EXERCISE INSTRUCTIONS
Would you please output only the lines from the one containing "eļļa, etanols)." through the end of the entries below, exactly as written?

RECORD EXCERPTS

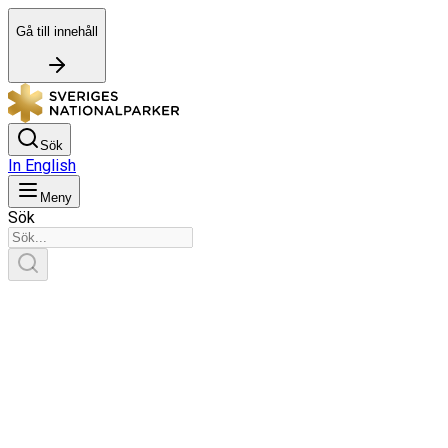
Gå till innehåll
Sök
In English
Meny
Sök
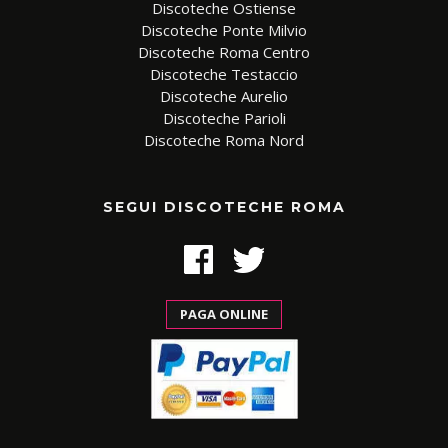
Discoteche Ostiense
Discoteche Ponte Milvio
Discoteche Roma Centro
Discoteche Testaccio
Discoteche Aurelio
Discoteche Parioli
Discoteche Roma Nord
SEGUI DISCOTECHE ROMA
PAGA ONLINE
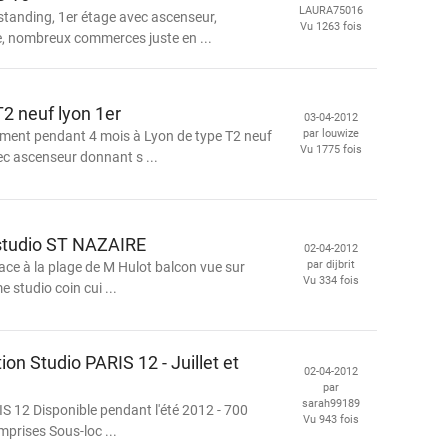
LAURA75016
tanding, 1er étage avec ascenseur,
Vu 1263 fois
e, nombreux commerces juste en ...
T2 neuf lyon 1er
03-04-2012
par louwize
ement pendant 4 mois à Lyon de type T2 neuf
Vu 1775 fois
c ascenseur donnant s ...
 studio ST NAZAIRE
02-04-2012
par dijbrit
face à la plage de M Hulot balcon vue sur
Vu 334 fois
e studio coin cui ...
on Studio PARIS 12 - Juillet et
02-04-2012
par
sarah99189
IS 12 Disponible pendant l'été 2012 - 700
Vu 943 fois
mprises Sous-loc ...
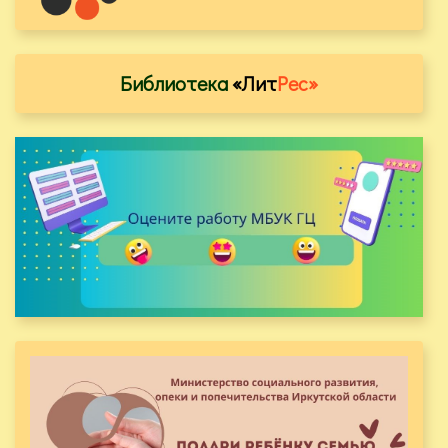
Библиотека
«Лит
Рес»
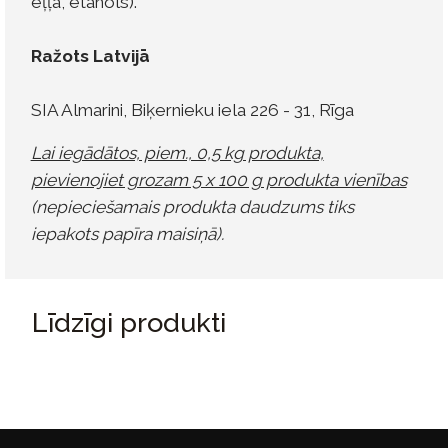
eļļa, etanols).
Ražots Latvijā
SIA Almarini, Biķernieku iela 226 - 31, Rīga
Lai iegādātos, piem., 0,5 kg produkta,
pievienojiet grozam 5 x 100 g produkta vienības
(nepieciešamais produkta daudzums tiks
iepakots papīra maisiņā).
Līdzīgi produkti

ANSWER AREA
eļļa, etanols).
Ražots Latvijā
SIA Almarini, Biķernieku iela 226 - 31, Rīga
Lai iegādātos, piem., 0,5 kg produkta,
pievienojiet grozam 5 x 100 g produkta vienības
(nepieciešamais produkta daudzums tiks
iepakots papīra maisiņā).
Līdzīgi produkti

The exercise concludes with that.